- [RECORD SET]
[Start of Attachment]
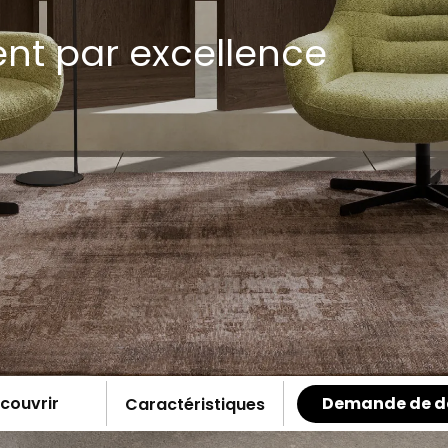
ent par excellence
Demande de d
couvrir
Caractéristiques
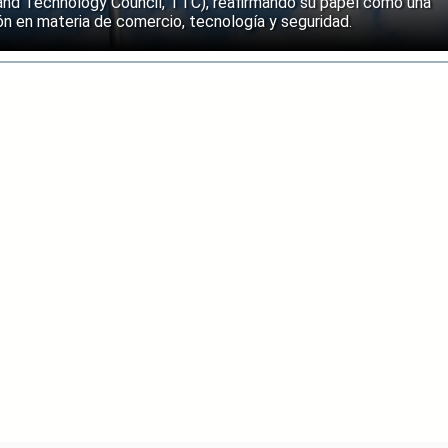
and Technology Council, TTC), reafirmando su papel como una
n en materia de comercio, tecnología y seguridad.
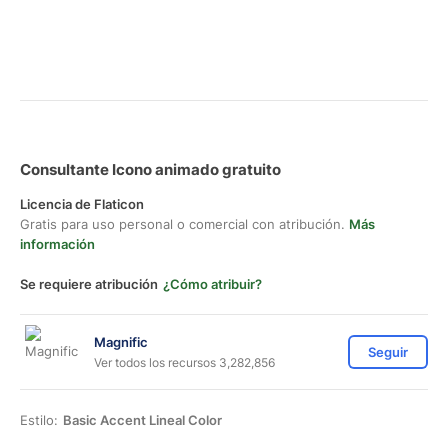
Consultante Icono animado gratuito
Licencia de Flaticon
Gratis para uso personal o comercial con atribución.
Más
información
Se requiere atribución
¿Cómo atribuir?
Magnific
Seguir
Ver todos los recursos 3,282,856
Estilo:
Basic Accent Lineal Color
[End of Attachment]
- [PROBLEM STATEMENT]
Please output all of the entries above exactly, but without any picture.

- [COMPLETED EXERCISE]
ent par excellence
Demande de d
couvrir
Caractéristiques
and Technology Council, TTC), reafirmando su papel como una
n en materia de comercio, tecnología y seguridad.
Consultante Icono animado gratuito
Licencia de Flaticon
Gratis para uso personal o comercial con atribución.
Más
información
Se requiere atribución
¿Cómo atribuir?
Magnific
Seguir
Ver todos los recursos 3,282,856
Estilo:
Basic Accent Lineal Color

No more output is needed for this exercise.